### [YOUR OBJECTIVE]
Return exactly the lines below, starting with the one that has "searches Jiutou Yandai's" and going on through the one that has "skylight services for".

[Saved data entries]
↓
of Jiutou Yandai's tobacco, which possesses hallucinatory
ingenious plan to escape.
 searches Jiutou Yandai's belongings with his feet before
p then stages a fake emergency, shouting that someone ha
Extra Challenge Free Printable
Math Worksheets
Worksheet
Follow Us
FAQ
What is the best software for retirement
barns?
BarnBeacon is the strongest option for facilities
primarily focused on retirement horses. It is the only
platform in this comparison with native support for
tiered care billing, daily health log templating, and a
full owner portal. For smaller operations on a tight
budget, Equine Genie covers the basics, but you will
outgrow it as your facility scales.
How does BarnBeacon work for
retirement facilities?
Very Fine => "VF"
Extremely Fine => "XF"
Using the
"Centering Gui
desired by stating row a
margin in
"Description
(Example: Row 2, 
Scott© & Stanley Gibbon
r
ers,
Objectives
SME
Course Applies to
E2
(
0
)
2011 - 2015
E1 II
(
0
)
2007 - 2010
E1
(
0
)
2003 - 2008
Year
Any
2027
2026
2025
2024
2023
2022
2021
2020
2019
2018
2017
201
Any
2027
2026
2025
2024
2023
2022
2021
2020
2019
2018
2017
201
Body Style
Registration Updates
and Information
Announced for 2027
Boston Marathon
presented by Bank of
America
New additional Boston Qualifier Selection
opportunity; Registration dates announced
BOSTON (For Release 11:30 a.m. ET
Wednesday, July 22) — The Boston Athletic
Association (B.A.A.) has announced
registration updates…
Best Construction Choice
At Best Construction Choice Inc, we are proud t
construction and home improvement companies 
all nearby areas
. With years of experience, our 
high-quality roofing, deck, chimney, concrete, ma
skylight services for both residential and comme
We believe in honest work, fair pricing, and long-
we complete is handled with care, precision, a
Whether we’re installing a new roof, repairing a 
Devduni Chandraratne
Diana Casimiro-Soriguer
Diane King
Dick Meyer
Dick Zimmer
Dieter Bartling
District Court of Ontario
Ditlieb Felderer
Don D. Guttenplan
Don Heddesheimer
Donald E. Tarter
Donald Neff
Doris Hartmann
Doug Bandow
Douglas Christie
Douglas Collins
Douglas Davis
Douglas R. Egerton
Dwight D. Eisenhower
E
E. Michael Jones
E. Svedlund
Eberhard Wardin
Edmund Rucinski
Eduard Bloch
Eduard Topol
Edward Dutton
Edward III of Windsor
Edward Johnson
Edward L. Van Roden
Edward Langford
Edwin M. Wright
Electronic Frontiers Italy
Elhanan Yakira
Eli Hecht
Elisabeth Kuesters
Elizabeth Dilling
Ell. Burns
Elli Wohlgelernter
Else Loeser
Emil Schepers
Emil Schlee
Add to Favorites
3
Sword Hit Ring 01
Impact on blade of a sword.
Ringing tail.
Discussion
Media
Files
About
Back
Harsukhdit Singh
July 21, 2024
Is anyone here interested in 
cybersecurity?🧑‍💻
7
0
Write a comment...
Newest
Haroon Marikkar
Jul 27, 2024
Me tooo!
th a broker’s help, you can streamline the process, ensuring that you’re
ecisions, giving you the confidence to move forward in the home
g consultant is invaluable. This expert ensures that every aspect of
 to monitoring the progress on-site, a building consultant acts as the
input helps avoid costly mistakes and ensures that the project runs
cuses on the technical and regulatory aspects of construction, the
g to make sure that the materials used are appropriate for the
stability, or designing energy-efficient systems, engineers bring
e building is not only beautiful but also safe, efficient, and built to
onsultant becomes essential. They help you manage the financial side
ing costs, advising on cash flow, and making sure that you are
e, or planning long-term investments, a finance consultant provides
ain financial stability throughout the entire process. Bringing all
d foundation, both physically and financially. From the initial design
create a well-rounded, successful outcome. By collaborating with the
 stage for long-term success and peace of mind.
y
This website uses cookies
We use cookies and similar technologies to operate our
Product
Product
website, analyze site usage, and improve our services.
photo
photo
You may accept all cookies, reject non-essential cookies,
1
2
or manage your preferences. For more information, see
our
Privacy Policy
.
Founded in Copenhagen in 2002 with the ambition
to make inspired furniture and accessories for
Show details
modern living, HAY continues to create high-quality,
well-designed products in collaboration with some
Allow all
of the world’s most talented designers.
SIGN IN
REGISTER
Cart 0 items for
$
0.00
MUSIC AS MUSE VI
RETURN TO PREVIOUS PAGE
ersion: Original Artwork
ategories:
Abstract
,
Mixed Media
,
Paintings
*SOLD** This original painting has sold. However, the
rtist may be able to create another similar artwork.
↑
### [OUTPUT FOR THIS TASK]
 searches Jiutou Yandai's belongings with his feet before
p then stages a fake emergency, shouting that someone ha
Extra Challenge Free Printable
Math Worksheets
Worksheet
Follow Us
FAQ
What is the best software for retirement
barns?
BarnBeacon is the strongest option for facilities
primarily focused on retirement horses. It is the only
platform in this comparison with native support for
tiered care billing, daily health log templating, and a
full owner portal. For smaller operations on a tight
budget, Equine Genie covers the basics, but you will
outgrow it as your facility scales.
How does BarnBeacon work for
retirement facilities?
Very Fine => "VF"
Extremely Fine => "XF"
Using the
"Centering Gui
desired by stating row a
margin in
"Description
(Example: Row 2, 
Scott© & Stanley Gibbon
r
ers,
Objectives
SME
Course Applies to
E2
(
0
)
2011 - 2015
E1 II
(
0
)
2007 - 2010
E1
(
0
)
2003 - 2008
Year
Any
2027
2026
2025
2024
2023
2022
2021
2020
2019
2018
2017
201
Any
2027
2026
2025
2024
2023
2022
2021
2020
2019
2018
2017
201
Body Style
Registration Updates
and Information
Announced for 2027
Boston Marathon
presented by Bank of
America
New additional Boston Qualifier Selection
opportunity; Registration dates announced
BOSTON (For Release 11:30 a.m. ET
Wednesday, July 22) — The Boston Athletic
Association (B.A.A.) has announced
registration updates…
Best Construction Choice
At Best Construction Choice Inc, we are proud t
construction and home improvement companies 
all nearby areas
. With years of experience, our 
high-quality roofing, deck, chimney, concrete, ma
skylight services for both residential and comme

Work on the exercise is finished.